Matt Yglesias is entirely right to prefer inheritance taxes to estate taxes. Conceptually, an inheritance tax puts the focus on the recipient of money he or she didn’t earn, rather than on the decedent, who having faced one inevitability arguably shouldn’t be faced with another. “Paris Hilton” or no, there’s a strong, and perhaps politically potent, argument to be made that it’s just plain wrong for people to be taxed on the money they earn but not on the money that’s given to them.
Practically, an inheritance tax has two big advantages: It encourages breaking up huge fortunes, thus reducing the problem of hereditary plutocracy, and it treats those who inherit as part of large families equitably compared to those who inherit equal amounts as part of small families.
But Matt is wrong, it seems to me, to scoff at the small business/family farm issue. An economist may view ownership of an enterprise as merely a form of wealth like any other, but someone whose family has owned the local hardware store or newspaper for four generations may have an attachment to the business, and the people who work in it, that isn’t at all the same thing as just being rich. That attachment may even have some social value.
But Matt is even more wrong to argue about whether it’s all right for the estate tax to orce the breakup of family businesses and farms, when in fact it does no such thing. As Stuart Levine explains, Section 6166 of the Internal Revenue Code allows estate taxes on closely-held businesses to be spread out over fourteen years at very generous rates of interest: currently under 3%, which is much lower than the rate on student loans, for example.

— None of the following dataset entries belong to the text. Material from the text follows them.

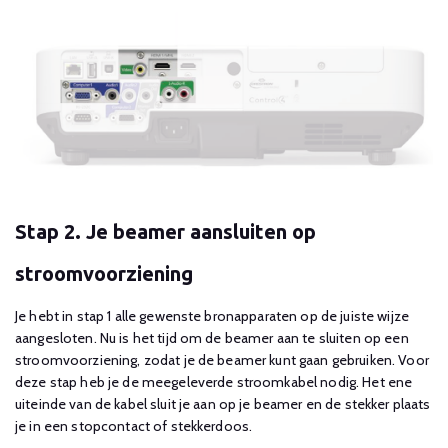
Stap 2. Je beamer aansluiten op
stroomvoorziening
Je hebt in stap 1 alle gewenste bronapparaten op de juiste wijze
aangesloten. Nu is het tijd om de beamer aan te sluiten op een
stroomvoorziening, zodat je de beamer kunt gaan gebruiken. Voor
deze stap heb je de meegeleverde stroomkabel nodig. Het ene
uiteinde van de kabel sluit je aan op je beamer en de stekker plaats
je in een stopcontact of stekkerdoos.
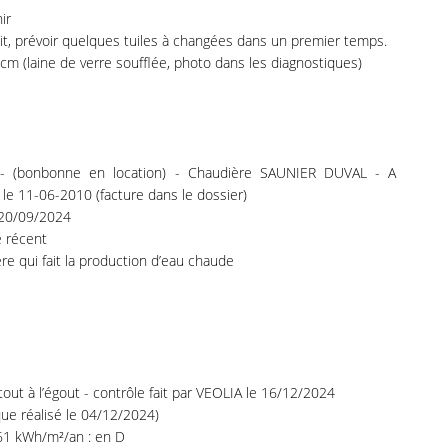
ir
it, prévoir quelques tuiles à changées dans un premier temps.
(laine de verre soufflée, photo dans les diagnostiques)
 - (bonbonne en location) - Chaudière SAUNIER DUVAL - A
e 11-06-2010 (facture dans le dossier)
e 20/09/2024
e récent
re qui fait la production d’eau chaude
t à l’égout - contrôle fait par VEOLIA le 16/12/2024
ue réalisé le 04/12/2024)
61 kWh/m²/an : en D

So the “family business” question is a mere red herring, which a better-trained newshound than Matt would not have allowed to lead him away from the trail.
The repeal of the estate tax, unless it’s replaced by an inheritance tax, is a profoundly anti-democratic and anti-meritocratic move, taking us one step closer to reproducing the regime of inherited status against which the generation of 1776 fought and won a revolution. Being wealthy and important because of your ancestors is European; making it on your own is American.